N° 09 · ESG · Réglementation
Labels ISR, Greenfin, Article 8/9 SFDR
ISR, Greenfin, Finansol, Article 8, Article 9, Towards Sustainability, B-Corp… Les labels se multiplient sans se ressembler. Voici l'inventaire des principaux, ce qu'ils contrôlent vraiment, et une hiérarchie de confiance.
Le label ISR français (refondu en 2024)
Créé en 2016 par le Ministère de l'Économie. Longtemps critiqué pour son laxisme : il a pu être attribué à des fonds détenant TotalEnergies en première ligne.
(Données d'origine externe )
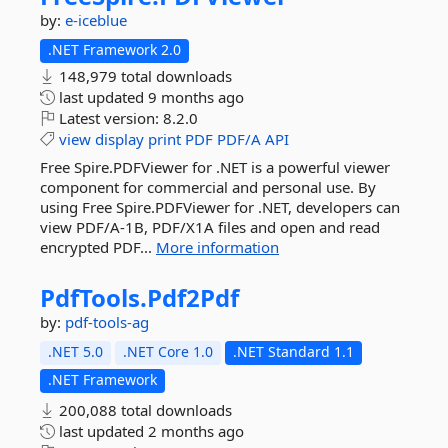
by:
e-iceblue
.NET Framework 2.0
148,979 total downloads
last updated
9 months ago
Latest version:
8.2.0
view
display
print
PDF
PDF/A
API
Free Spire.PDFViewer for .NET is a powerful viewer
component for commercial and personal use. By
using Free Spire.PDFViewer for .NET, developers can
view PDF/A-1B, PDF/X1A files and open and read
encrypted PDF...
More information
PdfTools.
Pdf2Pdf
by:
pdf-tools-ag
.NET 5.0
.NET Core 1.0
.NET Standard 1.1
.NET Framework
200,088 total downloads
last updated
2 months ago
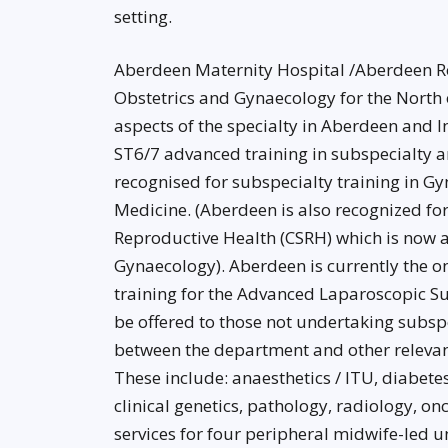
setting.
Aberdeen Maternity Hospital /Aberdeen Roya
Obstetrics and Gynaecology for the North of
aspects of the specialty in Aberdeen and In
ST6/7 advanced training in subspecialty ar
recognised for subspecialty training in 
Medicine. (Aberdeen is also recognized fo
Reproductive Health (CSRH) which is now
Gynaecology). Aberdeen is currently the o
training for the Advanced Laparoscopic 
be offered to those not undertaking subspe
between the department and other relevant
These include: anaesthetics / ITU, diabete
clinical genetics, pathology, radiology, 
services for four peripheral midwife-led 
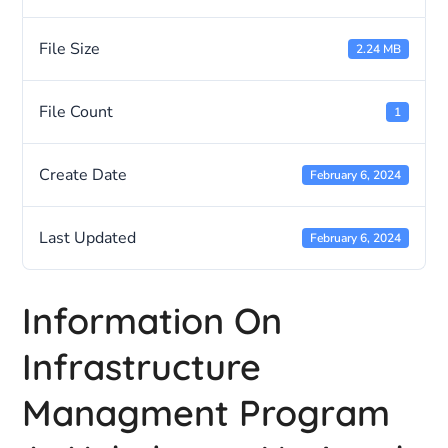
File Size
2.24 MB
File Count
1
Create Date
February 6, 2024
Last Updated
February 6, 2024
Information On
Infrastructure
Managment Program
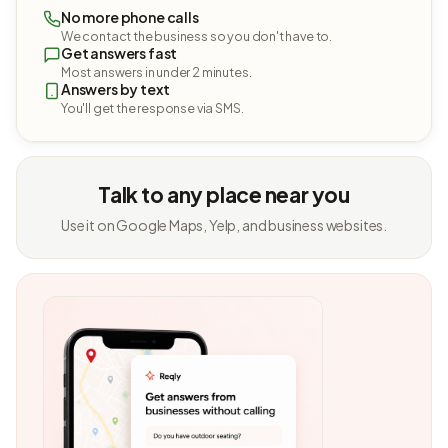
No more phone calls
We contact the business so you don't have to.
Get answers fast
Most answers in under 2 minutes.
Answers by text
You'll get the response via SMS.
Talk to any place near you
Use it on Google Maps, Yelp, and business websites.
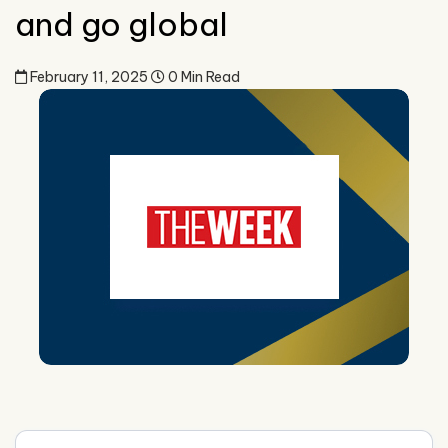
and go global
February 11, 2025
0 Min Read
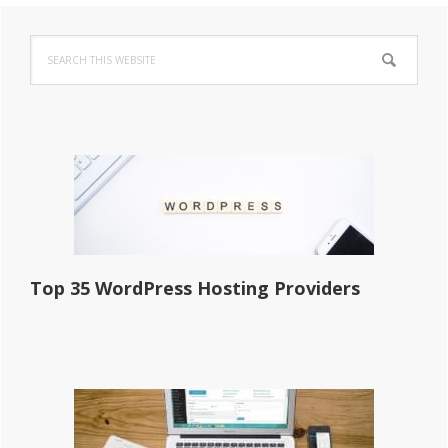
Primary
Search
Sidebar
this
website
Top 35 WordPress Hosting Providers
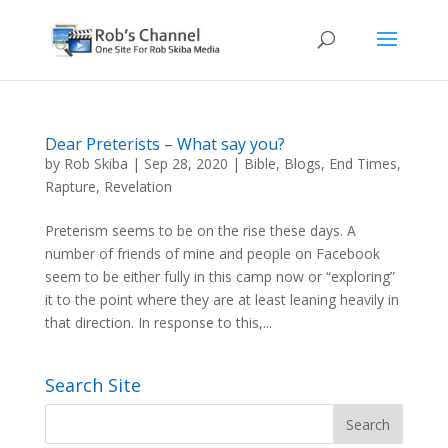
Dear Preterists – What say you?
by
Rob Skiba
|
Sep 28, 2020
|
Bible
,
Blogs
,
End Times
,
Rapture
,
Revelation
Preterism seems to be on the rise these days. A
number of friends of mine and people on Facebook
seem to be either fully in this camp now or “exploring”
it to the point where they are at least leaning heavily in
that direction. In response to this,...
Search Site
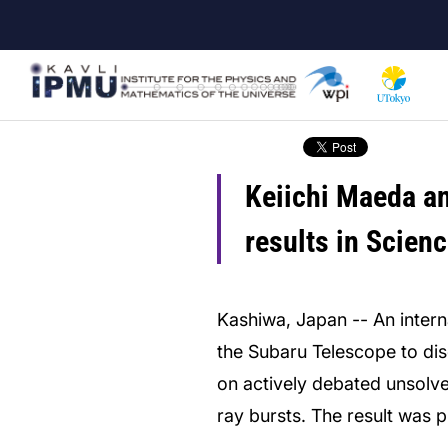
Skip
to
main
content
Keiichi Maeda an
results in Scie
Kashiwa, Japan -- An inter
the Subaru Telescope to disc
on actively debated unsolv
ray bursts. The result was 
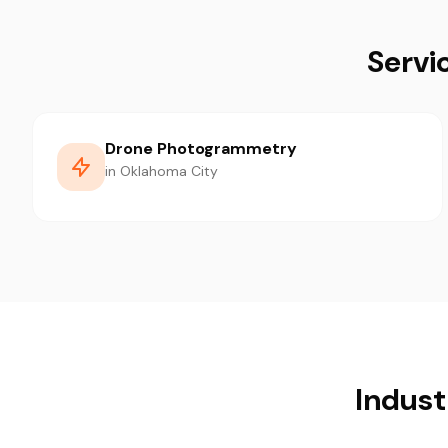
Servi
Drone Photogrammetry
in Oklahoma City
Indust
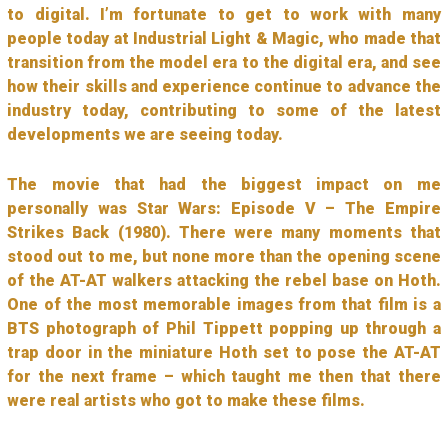
to digital. I’m fortunate to get to work with many
people today at Industrial Light & Magic, who made that
transition from the model era to the digital era, and see
how their skills and experience continue to advance the
industry today, contributing to some of the latest
developments we are seeing today.
The movie that had the biggest impact on me
personally was Star Wars: Episode V – The Empire
Strikes Back (1980). There were many moments that
stood out to me, but none more than the opening scene
of the AT-AT walkers attacking the rebel base on Hoth.
One of the most memorable images from that film is a
BTS photograph of Phil Tippett popping up through a
trap door in the miniature Hoth set to pose the AT-AT
for the next frame – which taught me then that there
were real artists who got to make these films.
Refonte fin 2023 / début 2024 : critères durcis.
Nouveaux critères : exclusion des entreprises avec plus de 5 % de CA fossile non conventionnel (charbon, sables bitumineux, gaz de schiste), exclusion du tabac, alignement transition climatique exigé pour les énergéticiens conservés, suppression des 20 % moins-disants (best-in-universe).
Conséquence : environ 20 % des fonds labellisés avant 2024 ont perdu le label. C'est désormais un signal plus fiable, sans être un gage absolu d'engagement. Le label est gratuit, ce qui facilite son adoption.
Le label Greenfin (anciennement TEEC)
Plus strict que l'ISR sur le volet environnemental. Géré par le Ministère de la Transition écologique. Exclut totalement les énergies fossiles (y compris le gaz « transition ») et le nucléaire.
Cible obligatoire : 75 % minimum du portefeuille dans des activités de transition écologique (énergies renouvelables, efficacité énergétique, transports propres, bâtiments verts, économie circulaire).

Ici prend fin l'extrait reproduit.